- Go to see a film with the New Daddy and maybe have a drink (note the singular) in the cinema bar (where it's safe to say you'll only have the one because it's like drinking in the lobby of an unpleasantly cheap hotel).
- Meet Annie and Jenna for cocktails, Scrabble and gossip about boys.
- Have a cocktail party where I drank all of the cocktails and everyone else drank beer. And then go out.
- Pay €6.10 for a pint in a disgracefully unhip city centre bar.
- Buy rounds of Jaegerbombs on my already-into-the-overdraft Laser card and think it some kind of free money and booze deal when the barman consents to give me cash back (note: not in the same bar, I'd have needed the credit card to buy them there).

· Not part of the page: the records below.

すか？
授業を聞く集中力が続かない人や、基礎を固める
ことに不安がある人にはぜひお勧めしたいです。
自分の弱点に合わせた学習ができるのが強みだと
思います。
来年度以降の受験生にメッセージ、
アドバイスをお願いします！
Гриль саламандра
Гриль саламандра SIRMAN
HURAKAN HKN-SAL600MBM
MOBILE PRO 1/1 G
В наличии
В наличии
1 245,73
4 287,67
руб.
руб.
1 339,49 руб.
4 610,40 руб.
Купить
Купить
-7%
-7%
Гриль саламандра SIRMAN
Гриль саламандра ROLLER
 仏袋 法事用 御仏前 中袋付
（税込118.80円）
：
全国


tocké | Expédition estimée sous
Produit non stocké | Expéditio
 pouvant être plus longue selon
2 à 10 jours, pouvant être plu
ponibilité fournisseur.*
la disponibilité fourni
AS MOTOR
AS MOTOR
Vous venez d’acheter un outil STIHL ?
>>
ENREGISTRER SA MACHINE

- Drink the bottle of champagne that the Leitrim Lady presented me with on my last birthday and that had been kept back for a "special occasion". Am now pretty sure that bringing a drunk brother, two of his friends and comatose Polish man back to your flat does not constitute such a special occasion.
- Tuck the comatose Pole up with a blanket on the couch and head off with the other three to a rave in an underground garage, to dirty dance like an uncoordinated epileptic until it was very very bright outside.

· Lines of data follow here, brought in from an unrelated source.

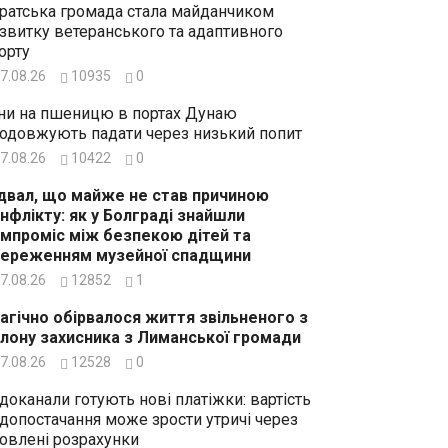
ратська громада стала майданчиком
звитку ветеранського та адаптивного
орту
7.08.26
10935
0
ни на пшеницю в портах Дунаю
одовжують падати через низький попит
7.08.26
10422
0
двал, що майже не став причиною
нфлікту: як у Болграді знайшли
мпроміс між безпекою дітей та
ереженням музейної спадщини
7.08.26
12852
1
агічно обірвалося життя звільненого з
лону захисника з Лиманської громади
7.08.26
12528
0
доканали готують нові платіжки: вартість
допостачання може зрости утричі через
овлені розрахунки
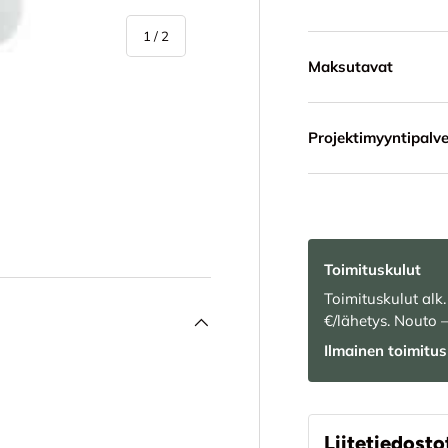
/
1
/
2
Maksutavat
Projektimyyntipalve
Toimituskulut
Toimituskulut alk.
€/lähetys. Nouto 
Ilmainen toimitus 
s
Liitetiedosto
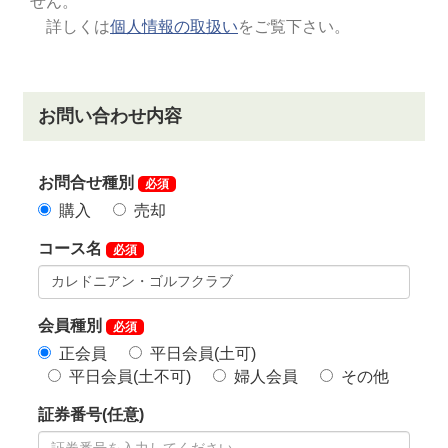
ル駅よりクラブバス（予約制）あり。
JR総武本線「成東駅」下車。タクシーで15分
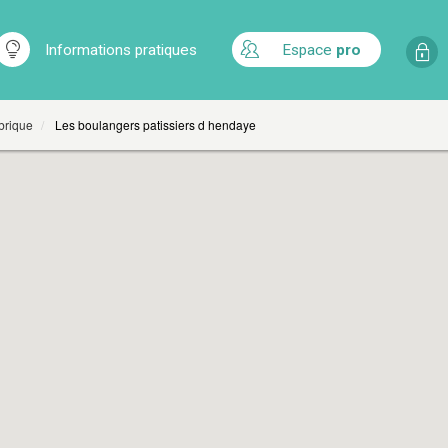
Informations pratiques
Espace
pro
rique
Les boulangers patissiers d hendaye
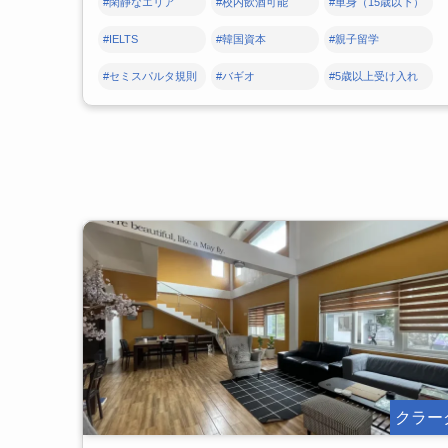
#閑静なエリア
#校内飲酒可能
#単身（15歳以下）
#IELTS
#韓国資本
#親子留学
#セミスパルタ規則
#バギオ
#5歳以上受け入れ
クラー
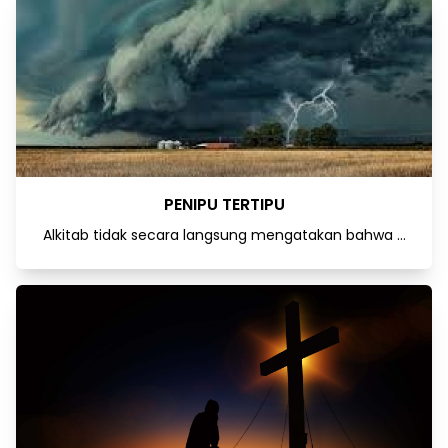
PENIPU TERTIPU
Alkitab tidak secara langsung mengatakan bahwa ...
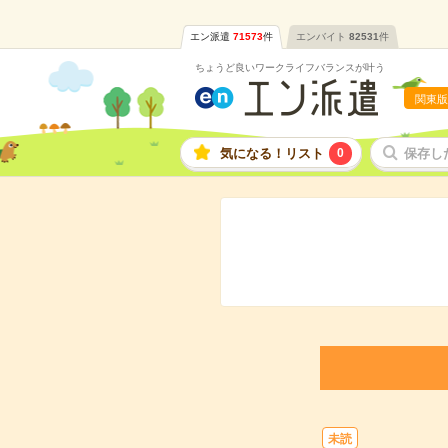
エン派遣
71573
件
エンバイト
82531
件
ちょうど良いワークライフバランスが叶う
関東版
気になる！リスト
0
保存し
未読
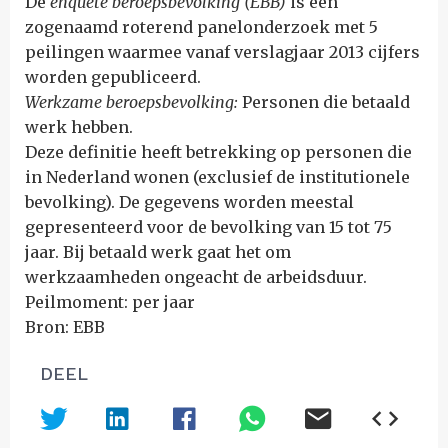
De
enquête beroepsbevolking (EBB)
is een
zogenaamd roterend panelonderzoek met 5
peilingen waarmee vanaf verslagjaar 2013 cijfers
worden gepubliceerd.
Werkzame beroepsbevolking:
Personen die betaald
werk hebben.
Deze definitie heeft betrekking op personen die
in Nederland wonen (exclusief de institutionele
bevolking). De gegevens worden meestal
gepresenteerd voor de bevolking van 15 tot 75
jaar. Bij betaald werk gaat het om
werkzaamheden ongeacht de arbeidsduur.
Peilmoment: per jaar
Bron: EBB
DEEL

- Not go straight to sleep when I did finally get home. In fact, not go to sleep at all.
- Send Annie a rambling, shambling, apologetic text message begging for a raincheck.

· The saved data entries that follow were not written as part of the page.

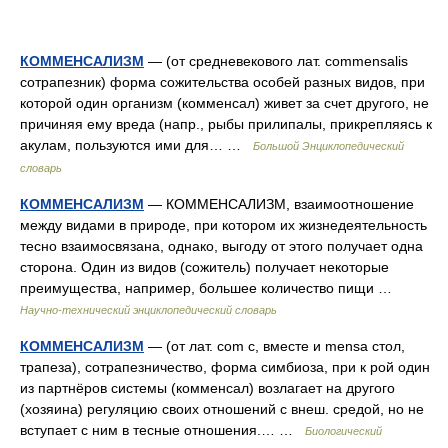
КОММЕНСАЛИЗМ
— (от средневекового лат. commensalis
сотрапезник) форма сожительства особей разных видов, при
которой один организм (комменсал) живет за счет другого, не
причиняя ему вреда (напр., рыбы прилипалы, прикрепляясь к
акулам, пользуются ими для… …
Большой Энциклопедический
словарь
КОММЕНСАЛИЗМ
— КОММЕНСАЛИЗМ, взаимоотношение
между видами в природе, при котором их жизнедеятельность
тесно взаимосвязана, однако, выгоду от этого получает одна
сторона. Один из видов (сожитель) получает некоторые
преимущества, например, большее количество пищи …
Научно-технический энциклопедический словарь
КОММЕНСАЛИЗМ
— (от лат. com с, вместе и mensa стол,
трапеза), сотрапезничество, форма симбиоза, при к рой один
из партнёров системы (комменсал) возлагает на другого
(хозяина) регуляцию своих отношений с внеш. средой, но не
вступает с ним в тесные отношения.… …
Биологический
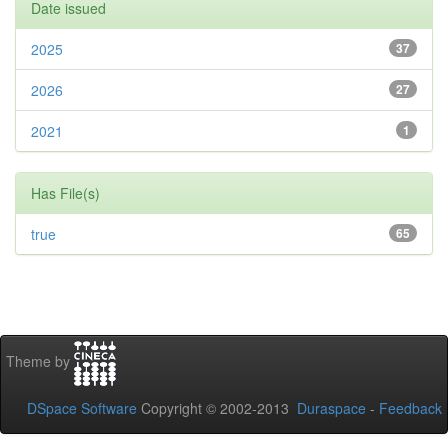
Date issued
2025
37
2026
27
2021
1
Has File(s)
true
65
Theme by
DSpace Software
Copyright © 2002-2013
Duraspace
-
Feedback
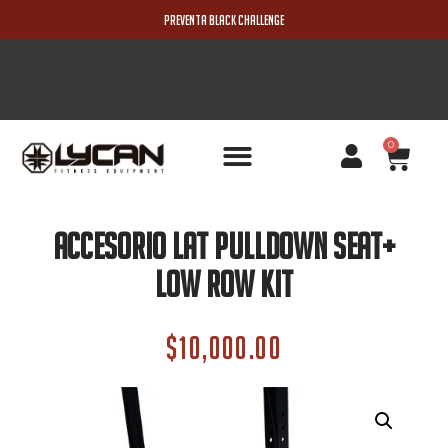
PREVENTA BLACK CHALLENGE
0
PRODUCTOS NUEVOS
Accesorio Lat Pulldown Seat+
Low Row Kit
$
10,000.00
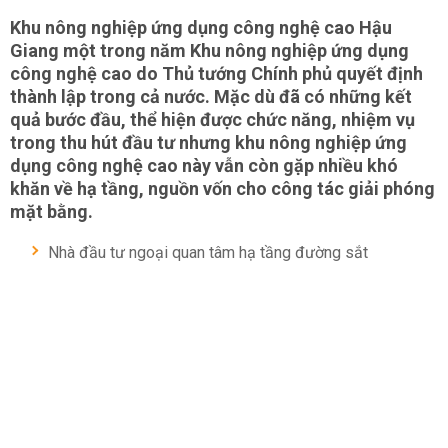
Khu nông nghiệp ứng dụng công nghệ cao Hậu
Giang một trong năm Khu nông nghiệp ứng dụng
công nghệ cao do Thủ tướng Chính phủ quyết định
thành lập trong cả nước. Mặc dù đã có những kết
quả bước đầu, thể hiện được chức năng, nhiệm vụ
trong thu hút đầu tư nhưng khu nông nghiệp ứng
dụng công nghệ cao này vẫn còn gặp nhiều khó
khăn về hạ tầng, nguồn vốn cho công tác giải phóng
mặt bằng.
Nhà đầu tư ngoại quan tâm hạ tầng đường sắt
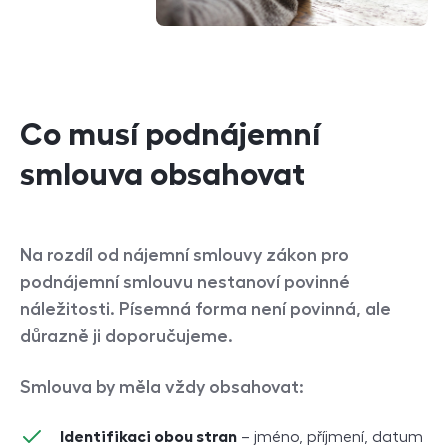
Co musí podnájemní
smlouva obsahovat
Na rozdíl od nájemní smlouvy zákon pro
podnájemní smlouvu nestanoví povinné
náležitosti. Písemná forma není povinná, ale
důrazně ji doporučujeme.
Smlouva by měla vždy obsahovat:
Identifikaci obou stran
– jméno, příjmení, datum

Had I done what I was supposed to do I'm pretty sure I would have two new friends and a bruised ego after a serious Scrabble shitkicking. However, chances are I'd also have a nasty tummy bug, as the New Parents and Fake Neice all caught a dose of something rotten. Having done instead what I wasn't supposed to do at all I now have one of the worst hangovers in living memory and a big shiteating grin to go with it.